Friday, May 11, 2012

A treat for Mom - Sweet Freedom; Living Allergen Free



Just a quick personal note before you read Dawn's blog.  I recently had the pleasure of enjoying these Gluten Free Cream Puffs and they were outstanding.  So don't think, "oh gluten-free, not for me" because these are great for anyone!  Enjoy!


A Special Treat For Mom

Look no further if you're trying to find a special treat to make for Mom this year!  Impress her with your culinary skills by made a fresh batch of home made cream puffs.  They are deceptively simple to make but look and taste like you slaved over a hot stove for hours.      Cream puffs  an be filled with whipped cream, ice cream or my favorite - warm vanilla pudding.
Americans have an obsession with these light, tasty pastries.  They've been on American menus since 1851 and is the official dessert of Wisconsin.  Last year at the Wisconsin State Fair, David Schmidt and Team Cream Puff grabbed the world's record for the largest cream puff weighing in at 125.5 pounds!

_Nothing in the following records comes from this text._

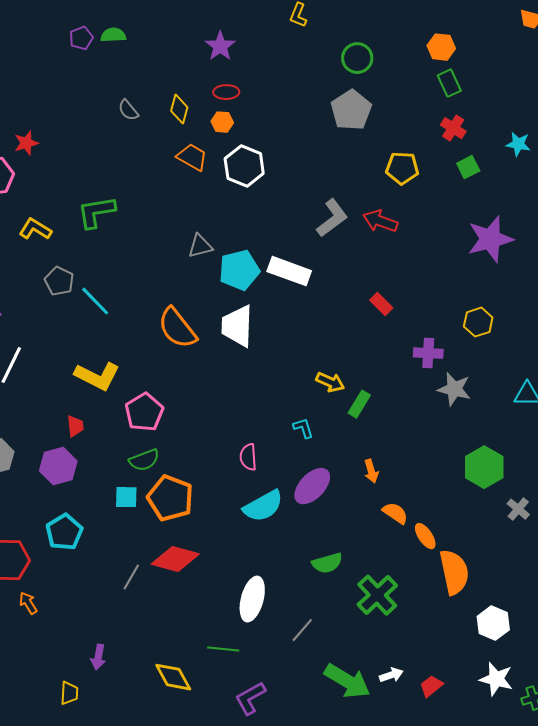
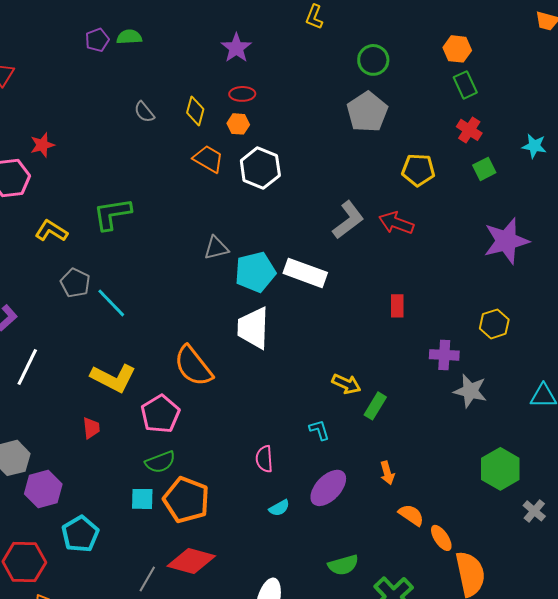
red rectangle: (381, 304) -> (397, 306), turned 45
orange semicircle: (177, 328) -> (193, 366), moved
purple hexagon: (58, 466) -> (43, 489), moved
cyan semicircle: (263, 506) -> (279, 508), size x0.5

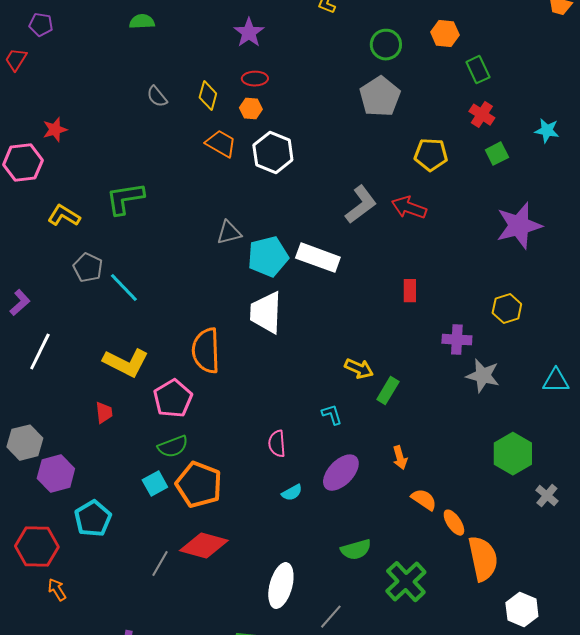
purple pentagon: (97, 40) -> (41, 25), moved, turned 30
orange hexagon: (457, 49) -> (445, 34), moved
orange semicircle: (193, 366) -> (206, 351), turned 36
cyan square: (142, 499) -> (155, 484), turned -30

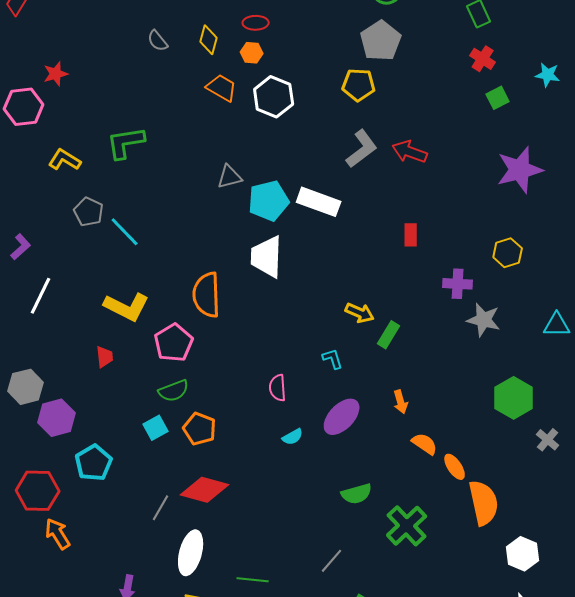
yellow pentagon: (431, 155) -> (359, 85), moved
orange pentagon: (199, 485) -> (200, 429), size x0.7
white ellipse: (281, 586) -> (191, 553), moved
orange arrow: (57, 590) -> (58, 534), size x1.4

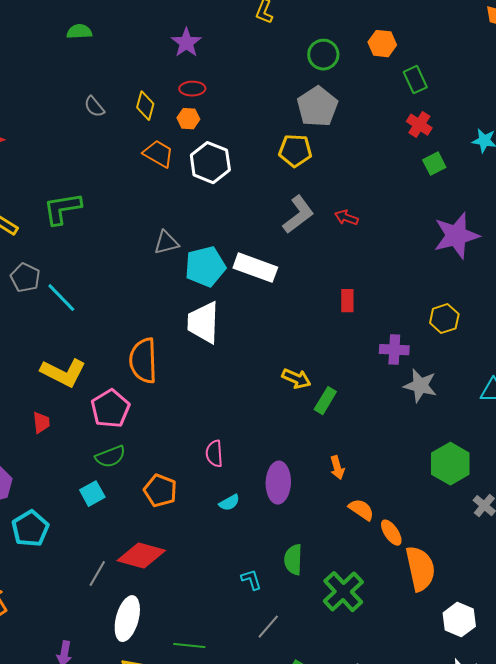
red arrow: (410, 152) -> (346, 218), size x0.7
cyan L-shape: (333, 359) -> (251, 580), moved
purple ellipse: (342, 417) -> (278, 483), turned -42
orange pentagon: (200, 429) -> (160, 491), moved
green semicircle: (357, 494) -> (293, 560), turned 108

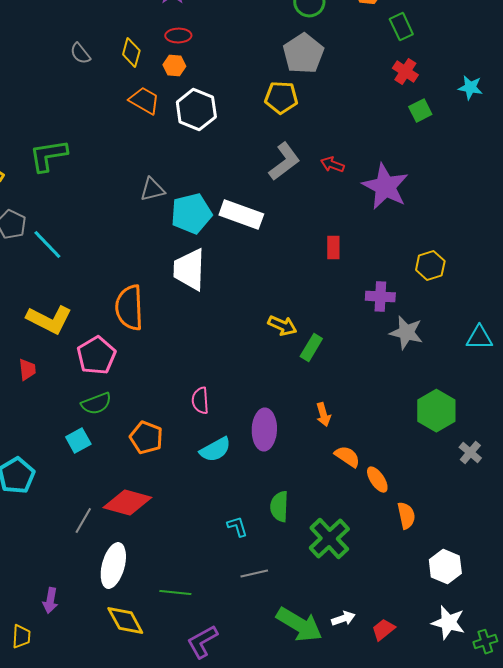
purple star: (456, 236) -> (385, 187), moved, turned -30
cyan semicircle: (229, 503) -> (215, 450), size x1.5
orange semicircle: (420, 569) -> (406, 516), size x0.6
gray line: (268, 627) -> (254, 574), turned 36

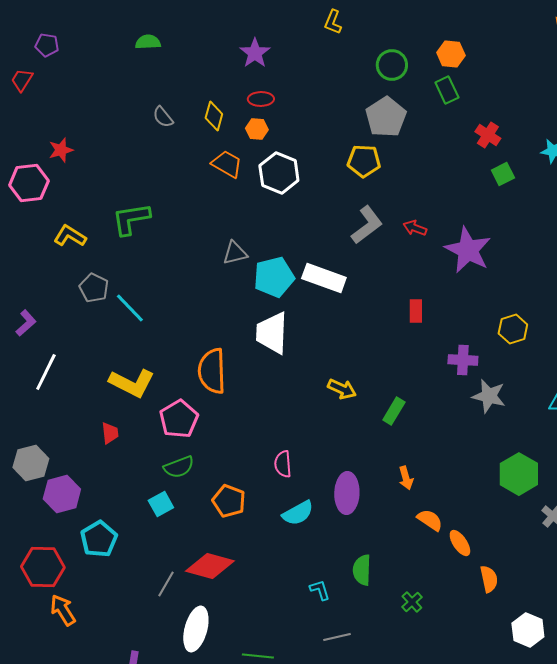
green rectangle: (401, 27) -> (447, 90), moved
yellow arrow: (282, 326) -> (342, 389), moved
green cross: (329, 539) -> (412, 602), size x0.5

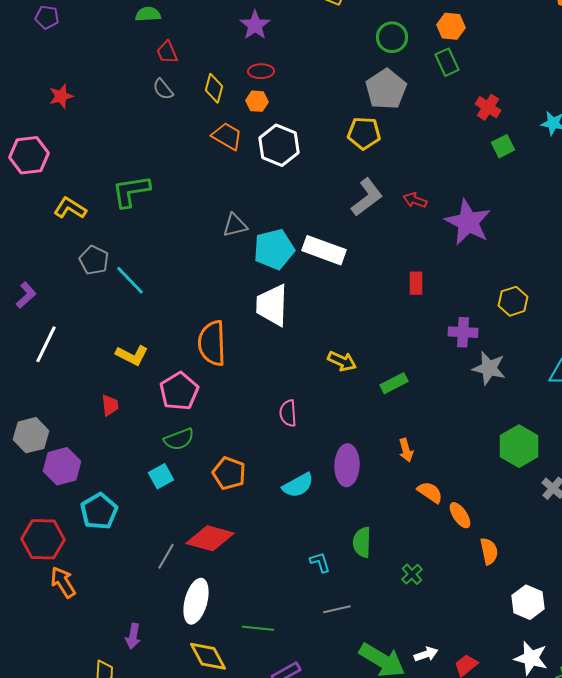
red trapezoid: (22, 80) -> (167, 52), moved, turned -55
red star: (61, 150) -> (61, 96), moved
yellow L-shape: (132, 383) -> (132, 355), size x0.7
green rectangle: (394, 411) -> (394, 383), turned 32
pink semicircle: (283, 464) -> (288, 413), moved

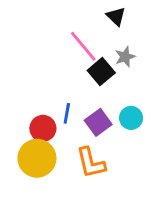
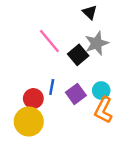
pink line: (83, 46) -> (49, 41), moved
gray star: (125, 57) -> (97, 43), size x1.5
orange L-shape: (91, 163) -> (103, 110), moved, turned 40

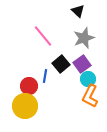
black square: (78, 55) -> (61, 64), moved
purple square: (76, 94) -> (82, 64), moved

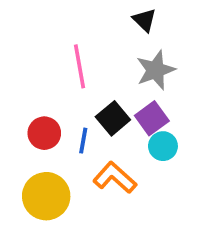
pink line: (43, 36) -> (80, 66), turned 30
red circle: (29, 86) -> (44, 133), moved
orange L-shape: (90, 96) -> (115, 178), moved, turned 105

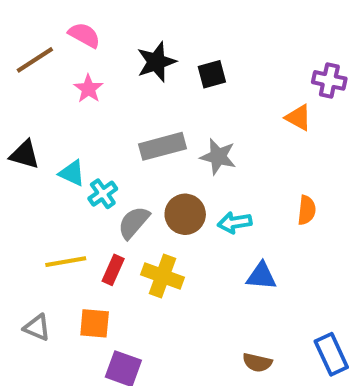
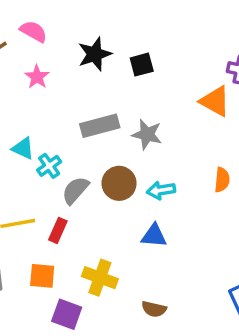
orange triangle: (298, 117) -> (215, 101), size x1.4
yellow cross: (163, 276) -> (100, 278), moved
blue triangle: (261, 276) -> (154, 236), moved
brown semicircle: (257, 362) -> (154, 309), moved

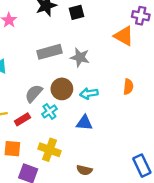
cyan cross: (49, 166) -> (49, 111), moved
red rectangle: (58, 230) -> (22, 119), turned 35

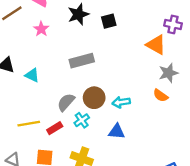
gray star: (80, 57) -> (168, 73), moved, turned -30
orange semicircle: (128, 87) -> (161, 95), turned 119

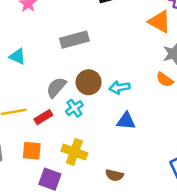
blue triangle: (117, 132) -> (126, 121), moved

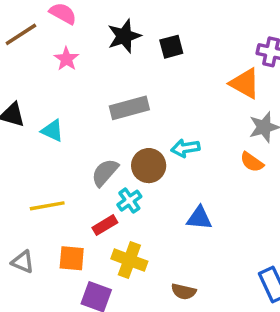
cyan arrow: (120, 87) -> (185, 148), moved
red rectangle: (43, 117) -> (105, 225), moved

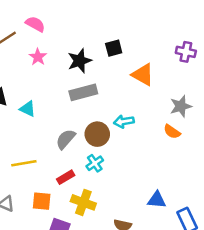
black star: (124, 36) -> (80, 61), moved
orange triangle: (245, 83) -> (143, 75), moved
cyan cross: (129, 201) -> (95, 163), moved
blue triangle: (199, 218) -> (157, 200), moved

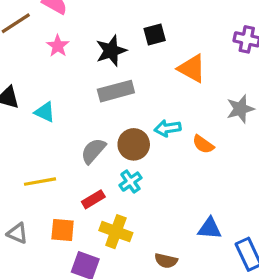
orange semicircle: (172, 132) -> (203, 144), moved

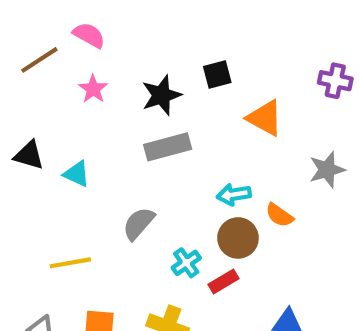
brown circle: (134, 144) -> (238, 238), moved
red rectangle: (93, 199) -> (223, 281), moved

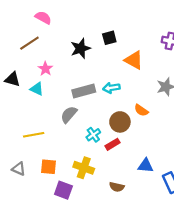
brown line: (39, 60) -> (29, 43), moved
pink star: (93, 89) -> (45, 69), moved
gray rectangle: (168, 147) -> (84, 91), moved
cyan arrow: (234, 195) -> (111, 88), moved

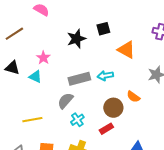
brown line: (29, 43) -> (14, 34), moved
cyan cross: (93, 135) -> (77, 120), moved

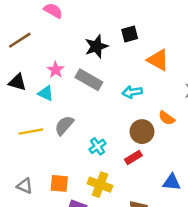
gray rectangle: (79, 79) -> (89, 80), moved, turned 45
gray semicircle: (65, 101) -> (64, 125), moved
yellow line: (32, 120) -> (31, 132), moved

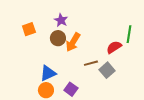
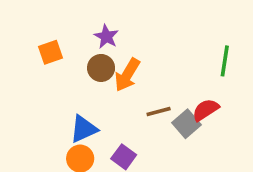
red semicircle: (114, 47) -> (206, 110), moved

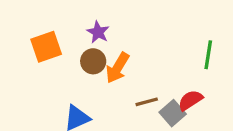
orange square: (51, 52) -> (46, 47), size x1.4

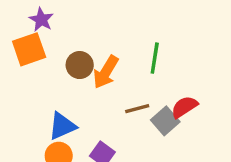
purple star: (98, 32) -> (41, 20), moved
green line: (208, 55) -> (155, 58), moved

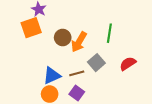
brown line: (137, 109) -> (77, 73), moved
gray square: (165, 121) -> (96, 63), moved

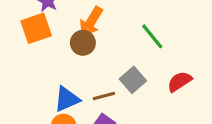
green line: (109, 33) -> (152, 36), turned -48
orange arrow: (79, 42) -> (91, 22), moved

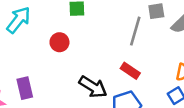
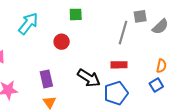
red rectangle: (130, 71) -> (119, 65), turned -35
purple rectangle: (25, 88) -> (46, 79), moved

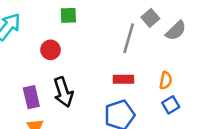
gray square: (140, 16) -> (150, 18), turned -32
orange semicircle: (161, 66) -> (166, 81), moved
black arrow: (89, 78) -> (63, 92), moved, turned 40

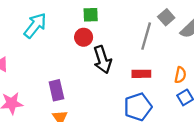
red circle: (51, 50) -> (84, 37), moved
black arrow: (63, 92) -> (102, 60), moved

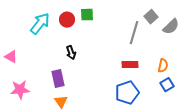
red circle: (84, 37) -> (67, 20), moved
black arrow: (102, 60) -> (71, 53), moved, size x0.6

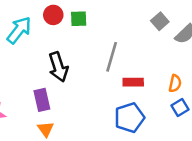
red circle: (67, 20) -> (53, 15), moved
gray line: (134, 33) -> (112, 57), moved
black arrow: (71, 53) -> (58, 67), size x1.6

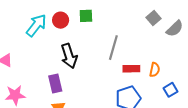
red circle: (53, 15) -> (61, 20), moved
orange semicircle: (175, 83) -> (155, 70), moved

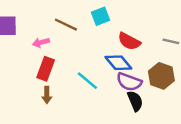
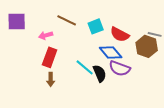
cyan square: (100, 16) -> (96, 26), moved
brown hexagon: (161, 76) -> (147, 46), moved
black semicircle: (135, 101) -> (100, 73), moved

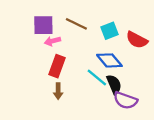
purple square: (17, 21) -> (43, 25), moved
blue diamond: (111, 52) -> (109, 60), moved
purple semicircle: (120, 68) -> (125, 100), moved

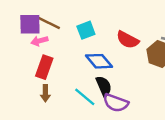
brown line: (76, 24) -> (49, 23), moved
cyan square: (109, 31) -> (86, 30), moved
cyan line: (97, 78) -> (85, 97), moved

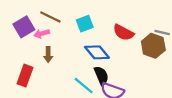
purple square: (30, 24) -> (24, 27), moved, turned -30
red rectangle: (44, 67) -> (25, 76), moved
brown arrow: (45, 93) -> (48, 55), moved

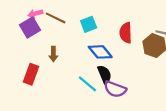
red semicircle: (123, 32) -> (126, 33), turned 60
pink arrow: (42, 34) -> (35, 14), moved

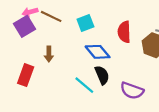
purple semicircle: (115, 89) -> (132, 91), moved

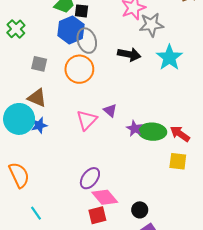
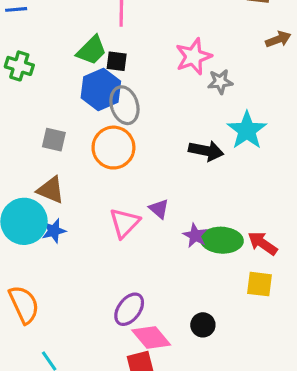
gray star: (151, 25) -> (220, 82), size x0.7
green cross: (16, 29) -> (19, 66), moved, turned -30
black arrow: (129, 54) -> (206, 151), moved
black circle: (140, 210) -> (203, 325), moved

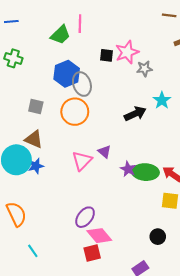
green trapezoid: (91, 50) -> (60, 35), moved
black square: (117, 61) -> (107, 55), moved
cyan star: (247, 130) -> (162, 100), size x0.7
black arrow: (206, 151) -> (135, 114), turned -35
black circle: (203, 325) -> (158, 237), moved

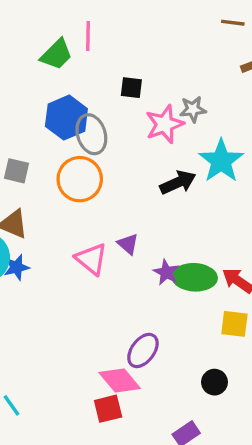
pink star: (127, 52) -> (165, 124), moved
cyan star: (162, 100) -> (221, 161), size x1.5
pink triangle: (82, 161) -> (91, 259), turned -35
purple ellipse: (85, 217) -> (143, 350), moved

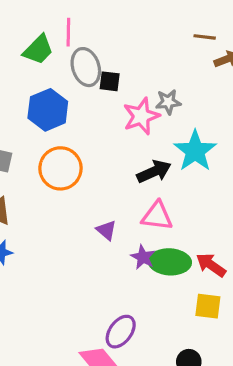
brown line: (233, 23) -> (205, 37), moved
gray ellipse: (91, 134) -> (86, 67), moved
pink triangle: (91, 259) -> (157, 216), moved, turned -32

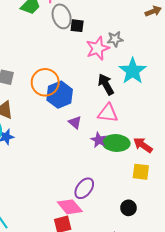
blue hexagon: (48, 110) -> (60, 95), moved
black arrow: (154, 172) -> (106, 84), turned -95

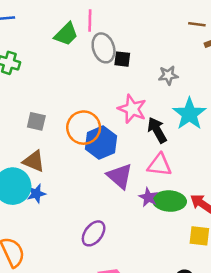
pink star: (98, 48) -> (132, 109), moved, turned -30
purple triangle: (75, 122) -> (120, 176), size x1.6
purple ellipse: (84, 188) -> (94, 233), moved

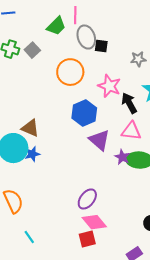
gray square: (36, 121) -> (32, 50), moved, turned 35
orange circle: (84, 128) -> (70, 72), moved
purple ellipse: (94, 233) -> (87, 199), moved

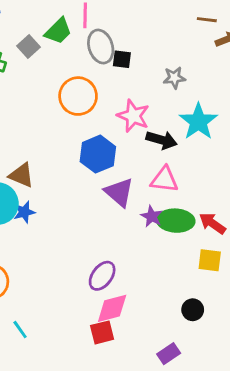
gray square: (32, 50) -> (29, 47), moved
black arrow: (129, 103) -> (162, 140), turned 135
pink diamond: (94, 222) -> (112, 308), turned -65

I'm sharing a recipe that uses shortening instead of butter.  I've found that shortening will "stand-up" better in certain recipes instead of a dairy free butter alternative.  The puffs come out golden brown, soft and chewy.  Enjoy!




Gluten Free Cream Puffs

Ingredients

1 cup water
1/2 cup shortening
1/3 cup potato starch flour
2/3 cup rice flour
(or 1 cup gluten free flour mix of your choice)
1/2 teaspoon salt
1 tablespoon sugar
4 eggs

How to make it

Preheat oven to 450 degrees
Combine water and shortening in a large saucepan.
Bring to a rapid boil .
Mix flours, salt, and sugar and add to water and shortening. Stir until mixture forms a ball that leaves the sides of the pan.
Remove from heat and cool slightly.
Add the unbeaten eggs, one at a time, beating well with electric mixer after each egg is added.
Drop by tablespoons on to prepared baking sheet.
The puffs should be approximately 2 inches round and about 1/1/2 inches high.
Leave space for them to expand.
Bake in 450 degree oven for 20 minutes, then reduce heat to 350 degrees and bake for 20 minutes more.
Remove from oven and prick with knife to let steam escape.
Cool, cut off tops and scoop out any remaining moist dough before filling
Makes 8 to 10 puffs


For the Filling

2/3 cup dairy free "milk"
1/3 cup granulated sugar
3/4 cup heavy cream dairy alternative (Mimic Creme or canned coconut milk)
4 tablespoons cornstarch
1 large egg yolk
2 teaspoons vanilla extract

Prepare the Filling: Combine dairy free milk and sugar in a medium saucepan and cook over medium heat until mixture reaches a gentle boil. Reduce heat to low. Meanwhile, a small heatproof bowl, vigorously whisk together heavy cream dairy alternative, cornstarch, and egg yolk. In a slow and steady stream, whisk heavy cream mixture into hot milk. Increase heat to medium. Cook, whisking constantly until pudding thickens, about three minutes.